[v3] cleanup and bugfix of sync

[PATCH v3 07/13] md: update curr_resync_completed even when MD_RECOVERY_INTR is set

Posted by linan666@huaweicloud.com 1 month, 3 weeks ago

From: Li Nan <linan122@huawei.com>

An error sync IO may be done and sub 'recovery_active' while its
error handling work is pending. This work sets 'recovery_disabled'
and MD_RECOVERY_INTR, then later removes the bad disk without Faulty
flag. If 'curr_resync_completed' is updated before the disk is removed,
it could lead to reading from sync-failed regions.

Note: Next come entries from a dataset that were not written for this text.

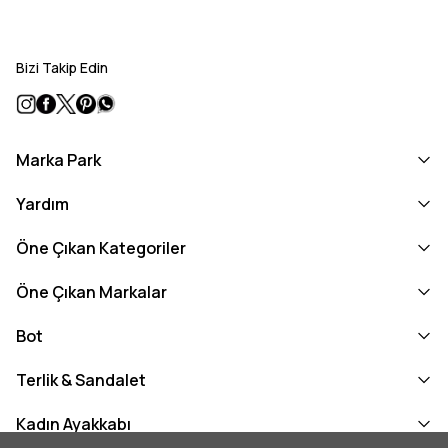
Bizi Takip Edin
Marka Park
Yardım
Öne Çıkan Kategoriler
Öne Çıkan Markalar
Bot
Terlik & Sandalet
Kadın Ayakkabı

With the previous patch, error IO will set badblocks or mark rdev as
Faulty, sync-failed regions are no longer readable. After waiting for
'recovery_active' to reach 0 (in the previous line), all sync IO has
*completed*, regardless of whether MD_RECOVERY_INTR is set. Thus, the
MD_RECOVERY_INTR check can be removed.

Signed-off-by: Li Nan <linan122@huawei.com>
---
 drivers/md/md.c | 2 +-
 1 file changed, 1 insertion(+), 1 deletion(-)

diff --git a/drivers/md/md.c b/drivers/md/md.c
index 39cb8430a7b1..cda434d8fe8c 100644
--- a/drivers/md/md.c
+++ b/drivers/md/md.c
@@ -9695,8 +9695,8 @@ void md_do_sync(struct md_thread *thread)
 	wait_event(mddev->recovery_wait, !atomic_read(&mddev->recovery_active));
 
 	if (!test_bit(MD_RECOVERY_RESHAPE, &mddev->recovery) &&
-	    !test_bit(MD_RECOVERY_INTR, &mddev->recovery) &&
 	    mddev->curr_resync >= MD_RESYNC_ACTIVE) {
+		/* All sync IO completes after recovery_active becomes 0 */
 		mddev->curr_resync_completed = mddev->curr_resync;
 		sysfs_notify_dirent_safe(mddev->sysfs_completed);
 	}
-- 
2.39.2

Re: [PATCH v3 07/13] md: update curr_resync_completed even when MD_RECOVERY_INTR is set

Posted by Yu Kuai 1 month, 1 week ago

在 2025/12/15 11:04, linan666@huaweicloud.com 写道:

> From: Li Nan<linan122@huawei.com>
>
> An error sync IO may be done and sub 'recovery_active' while its
> error handling work is pending. This work sets 'recovery_disabled'
> and MD_RECOVERY_INTR, then later removes the bad disk without Faulty
> flag. If 'curr_resync_completed' is updated before the disk is removed,
> it could lead to reading from sync-failed regions.
>
> With the previous patch, error IO will set badblocks or mark rdev as
> Faulty, sync-failed regions are no longer readable. After waiting for
> 'recovery_active' to reach 0 (in the previous line), all sync IO has
> *completed*, regardless of whether MD_RECOVERY_INTR is set. Thus, the
> MD_RECOVERY_INTR check can be removed.
>
> Signed-off-by: Li Nan<linan122@huawei.com>
> ---
>   drivers/md/md.c | 2 +-
>   1 file changed, 1 insertion(+), 1 deletion(-)

Reviewed-by: Yu Kuai <yukuai@fnnas.com>

-- 
Thansk,
Kuai